At the same time, we can do an averaged colour tracking for the whole image, along with an average change for successive frames that would allow the system to react to the amount of activity in the frame as well as the specific positions of the sculptures. I think this will give us great latitude in aesthetic control. I think we we can submit this as a crit later today.
Thoughts?
I am quite satisfied with this idea, and I like the idea of installing LED on sculpture.
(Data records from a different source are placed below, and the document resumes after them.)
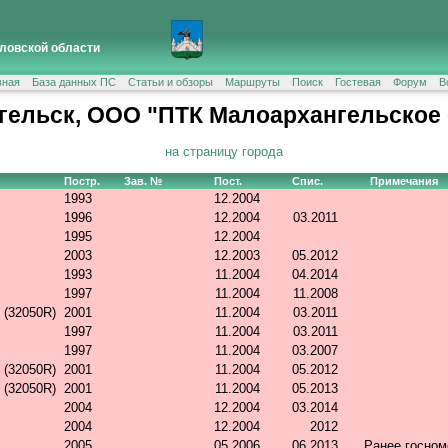
ловской области
вная
База данных ПС
Статьи и обзоры
Маршруты
Поиск
Гостевая
Форум
В
гельск, ООО "ПТК Малоархангельское 
на страницу города
Постр.
Зав. №
Пост.
Спис.
Примечания
1993
12.2004
1996
12.2004
03.2011
1995
12.2004
2003
12.2003
05.2012
1993
11.2004
04.2014
1997
11.2004
11.2008
 (32050R)
2001
11.2004
03.2011
1997
11.2004
03.2011
1997
11.2004
03.2007
 (32050R)
2001
11.2004
05.2012
 (32050R)
2001
11.2004
05.2013
2004
12.2004
03.2014
2004
12.2004
2012
2005
05.2006
06.2013
Ранее госно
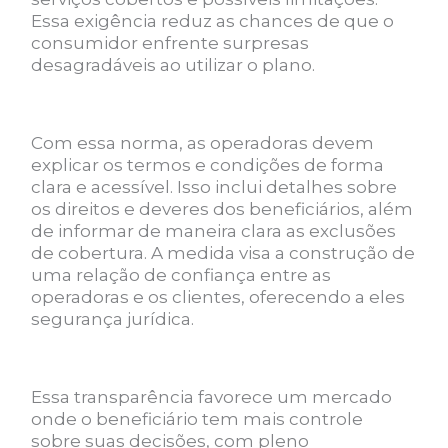
Essa exigência reduz as chances de que o
consumidor enfrente surpresas
desagradáveis ao utilizar o plano.
Com essa norma, as operadoras devem
explicar os termos e condições de forma
clara e acessível. Isso inclui detalhes sobre
os direitos e deveres dos beneficiários, além
de informar de maneira clara as exclusões
de cobertura. A medida visa a construção de
uma relação de confiança entre as
operadoras e os clientes, oferecendo a eles
segurança jurídica.
Essa transparência favorece um mercado
onde o beneficiário tem mais controle
sobre suas decisões, com pleno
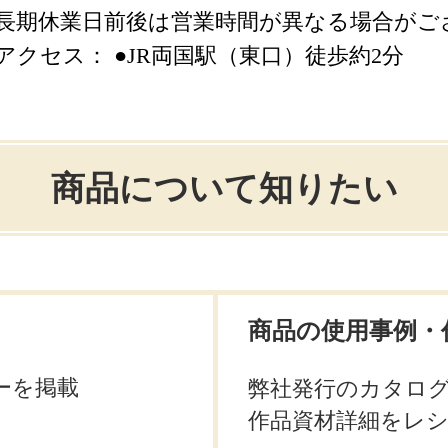
長期休業日前後は営業時間が異なる場合がご
アクセス： ●JR両国駅（東口）徒歩約2分
商品について知りたい
商品の使用事例・
ーを掲載
弊社発行のカタロ
作品資材詳細をレ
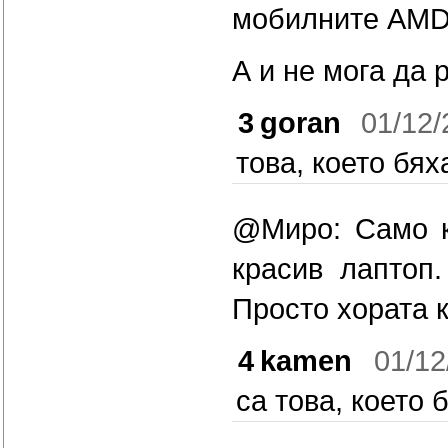
мобилните AMD
А и не мога да 
3
goran
01/12/
това, което бях
@Миро: Само к
красив лаптоп.
Просто хората к
4
kamen
01/12
са това, което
For the environment, we can make background monochrome or different than our LED color, the best i would suggest white and black as environment color. I think this way we can solve our other problem and it will be easy for us also to install the environment.
thanks
I like the idea of LEDs too but the only worry that I have about them is the distance from the camera. (Keeping with the idea of monochrome would it be worth considering incorporating 3D barcodes into the design of the sculptures?
It seems that these could be more easily scaled to a suitable size for the distance from the camera.)
If you’re confident Ev that the LEDs will be effectively tracked and that there will be enough colours (and enough variation between the colours) then that’s me sold! A high-contrast environment could look very striking (as long as it doesnt end up looking like a high-art 70’s flashback from AB-FAB!)
If we can develop this into a workable system I think the amount of control offered by this method of tracking could really work to our advantage, with a relatively simplistic environment ‘real-world’ we can afford to project quite a wide-ranging sonic and visual design.
Great to see a blog going! And I’m sorry I’ve been away for a bit but I’m back in town for now. I just have a few thoughts on the tracking aspects.
What kind of sculptures are you planning on tracking? Are these going to be maneuvered by the audience? How big are they and will they be blocked by people’s hands? What kind of shapes are they? What type of control are you expecting from these objects? Is the audience expected to be part of the piece? Will the audience want to interact with these objects when they see them or will they need to be told to? Will they realize what their interaction is doing?
Tracking implies you have a location and you want to follow that location. What you are suggesting is possibly using attached LEDs as they are easily detected by their strong contrast to a background. Though, there are a few issues you’ll need to consider. First, you have multiple objects. How will you decipher between the objects? Colors? Shape from multiple LEDs? Next, you also have the possibility of losing the track from obtrusion of a person’s interaction with the object or from the object being moved off camera. This problem may be resolved if you are assigning specific colors to your LEDs and you are detecting them each frame.
As Ev mentioned he is comfortable with Max, you may want to use Jitter’s library for this purpose. jit.findbounds, jit.brcosa, and the cv.jit library should do everything you want. However, you will need to refine the environment and come up with specific colors that are easily tracked if you are planning on using multiple objects.
Another common tracking algorithm for tangible objects is a marker-based tracking algorithm. You’ll have to decide if this if the type of control you need or not as it will require a bit of time to get going. The idea behind this is to have a highly featured fiducial marker (many edges and corners that a computer vision algorithm will easily find) that you can attach to your tangible objects. Then, detecting between objects and even their rotation, scaling, and translation are all much more approachable. There is also a framework called reactivision that also incorporates multi-touch finger tracking. However, this is suited for a multitouch table and not an overhead camera. The fiducial specific aspects of this framework could be used however for your tangible object based tracking.
I will be around this weekend if you’d like to arrange a time to meet. We could try and have a session where we try and get tracking working as well.
http://www.iamas.ac.jp/~jovan02/cv/
http://reactivision.sourceforge.net/
http://www.tuio.org/
Hi Parag, welcome back.
I’ve just had a good start to using reacTIVision, it seems to work solidly out of the box, tracking it’s amoeba markers well with a built-in webcam, and outputting useful data to Max/MSP. I’m having trouble splitting the data from multiple objects into separate streams, so if you could point me in a useful direction with that that would be very helpful.
E
Hi Ev,
Great to hear! I imagine you’ve got the reactivision demo working with the TUIO Client Max demo. There is another file in this package called TuioDemo.pat which will show an example of splitting the data into different streams. The route will split the 3 messages, add, remove, and updateobject into separate streams. You can use this to infer the tracking information of any object. Does this work?